Workers in Thailand need real safety

Construction News

Workers in Thailand need real safety

Labor Day on Sunday should have ended on a high note as the government was reportedly considering a demand by labour groups to raise daily wages.

Yet it was overshadowed by a deadly accident at a construction site in Bangkok’s Bang Sue district on the same day when a Myanmar construction labourer was killed and five other workers injured when their scaffolding collapsed.

The day before another worker was killed in a forklift accident at a cargo distribution centre in Muang district in Samut Prakan province.

Both incidents were reminders that serious workplace accidents in Thailand are not rare.

The two fatal accidents come as May is meant to be the month that celebrates the labour movement and the welfare of workers.

As part of that, May 10 is Thailand Work Place Safety day.
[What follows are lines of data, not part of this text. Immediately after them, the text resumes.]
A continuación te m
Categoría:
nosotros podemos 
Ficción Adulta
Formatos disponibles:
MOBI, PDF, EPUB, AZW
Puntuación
The authorities selected this date as a way to pay tribute to 188 factory workers killed in the country’s deadliest fire accident at Kader Toy Factory in Nakhon Pathom province in 1993.

Since then, the government has improved or implemented laws such as the upgraded Factory Act 1992 and the Building Control Act 1979 plus the Occupational Safety, Health and Environment Act 2011, which required business owners to invest more in safety measures in workplaces.
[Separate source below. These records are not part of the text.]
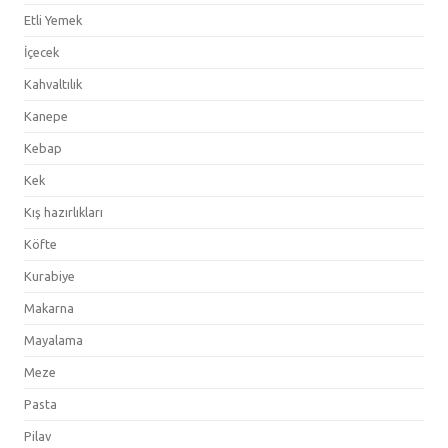
Etli Yemek
İçecek
Kahvaltılık
Kanepe
Kebap
Kek
Kış hazırlıkları
Köfte
Kurabiye
Makarna
Mayalama
Meze
Pasta
Pilav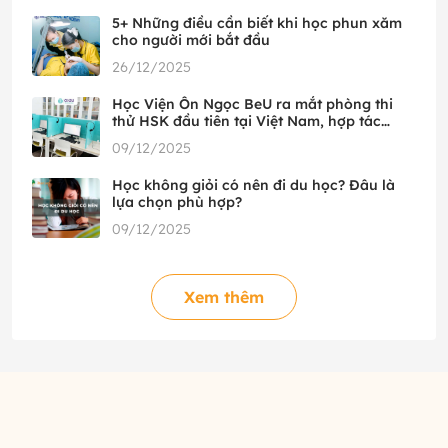
5+ Những điều cần biết khi học phun xăm
cho người mới bắt đầu
26/12/2025
Học Viện Ôn Ngọc BeU ra mắt phòng thi
thử HSK đầu tiên tại Việt Nam, hợp tác
cùng HSK Mock
09/12/2025
Học không giỏi có nên đi du học? Đâu là
lựa chọn phù hợp?
09/12/2025
Xem thêm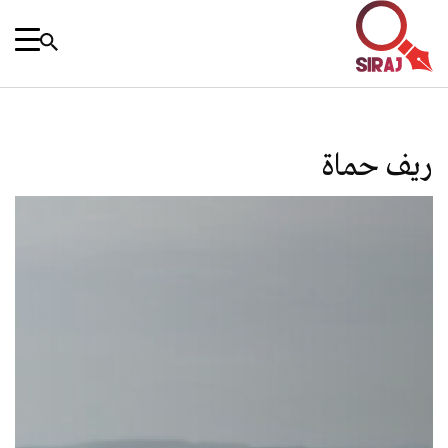
ريف حماة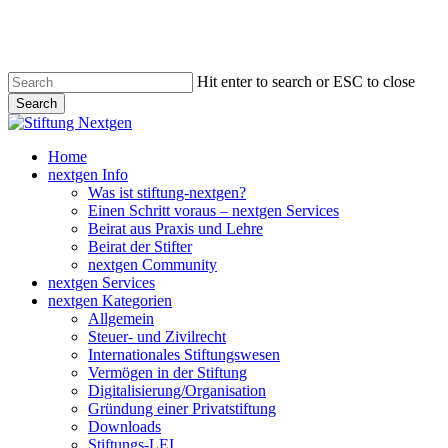
Skip
to
main
content
Hit enter to search or ESC to close
Search
Close
Search
search
Menu
Home
nextgen Info
Was ist stiftung-nextgen?
Einen Schritt voraus – nextgen Services
Beirat aus Praxis und Lehre
Beirat der Stifter
nextgen Community
nextgen Services
nextgen Kategorien
Allgemein
Steuer- und Zivilrecht
Internationales Stiftungswesen
Vermögen in der Stiftung
Digitalisierung/Organisation
Gründung einer Privatstiftung
Downloads
Stiftungs-LEI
However, there are workplaces in Thailand — such as on fishery boats, some factories or construction sites — that are not safe places for workers. This shows the aforementioned examples from the weekend are part of a tragic pattern and not uncommon occurrences.
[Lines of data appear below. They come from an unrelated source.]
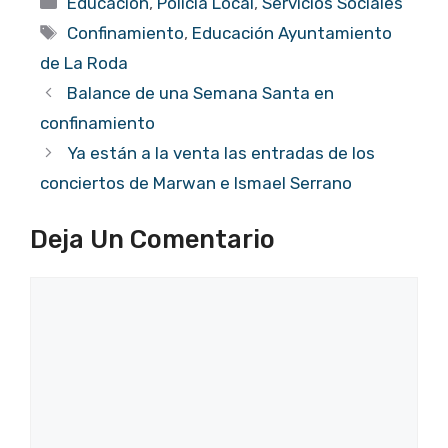
Educación
,
Policía Local
,
Servicios Sociales
Etiquetas
Confinamiento
,
Educación Ayuntamiento
de La Roda
Balance de una Semana Santa en
confinamiento
Ya están a la venta las entradas de los
conciertos de Marwan e Ismael Serrano
Deja Un Comentario
Comentario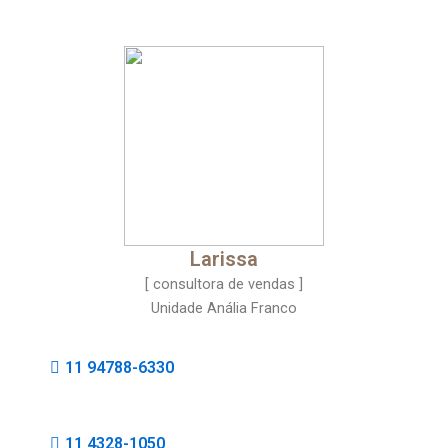
Larissa
[ consultora de vendas ]
Unidade Anália Franco
11 94788-6330
11 4328-1050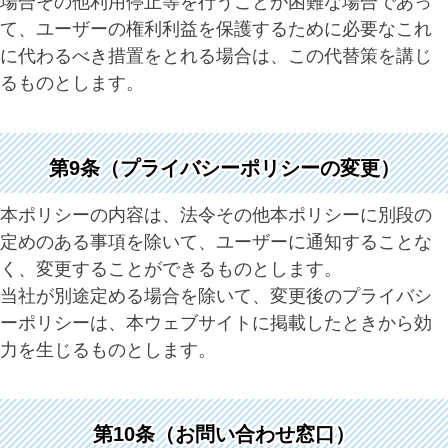
場合その他利用停止等を行うことが困難な場合であっ
て、ユーザーの権利利益を保護するために必要なこれ
に代わるべき措置をとれる場合は、この代替策を講じ
るものとします。
第9条（プライバシーポリシーの変更）
本ポリシーの内容は、法令その他本ポリシーに別段の
定めのある事項を除いて、ユーザーに通知することな
く、変更することができるものとします。
当社が別途定める場合を除いて、変更後のプライバシ
ーポリシーは、本ウェブサイトに掲載したときから効
力を生じるものとします。
第10条（お問い合わせ窓口）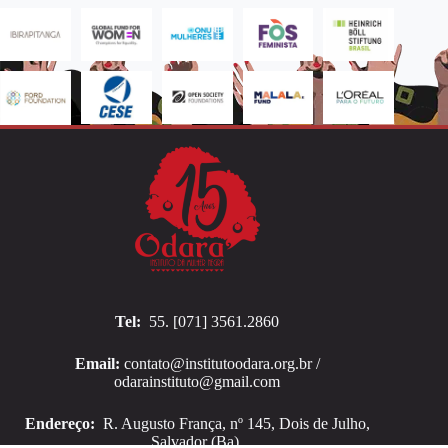
Tel:
55. [071] 3561.2860
Email:
contato@institutoodara.org.br /
odarainstituto@gmail.com
Endereço:
R. Augusto França, nº 145, Dois de Julho,
Salvador (Ba).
In 2019, the Social Security Office (SSO) paid out compensation for about 10,000 workplace accident cases mainly in incidents that occurred in factories, construction sites and commercial buildings.

It is not surprising that the death toll from accidents at construction sites is higher than other sectors.

While the nature of construction work is risky, SSO and police investigations found violations of laws and a lack of a safety culture were to blame.

Police inspections have repeatedly found many contractors violated the Building Control Act of 1979 by not hiring safety engineers to supervise construction.

In accidents at high-rise construction sites, police reportedly found contractors had used substandard construction cranes that had been outsourced.

There have also been reports that some of the outsourced cranes used ageing equipment decommissioned from Europe and Japan.

Meanwhile, the Thai Labour Solidarity Committee (TLSC) has been asking the government to introduce more measures to improve the country’s unimpressive safety record.

A decade ago, the TLSC submitted 10 demands — among them the forming of a special national body to oversee safety in workplaces, establishing a Work Safety Fund and using harsher penalties such as suspending construction work permits or blacklisting contractors with serious work safety records.

Unfortunately, the TLSC’s demands have not been applied.

In the month of May, Prime Minister Prayut Chan-o-cha, who recently said that the government values labourers, can do more than pay lip service by making workplace safety a priority in the country’s labour policy.

While it is imperative for government to raise welfare and wages, it is the duty of the state to make sure workplaces are safe.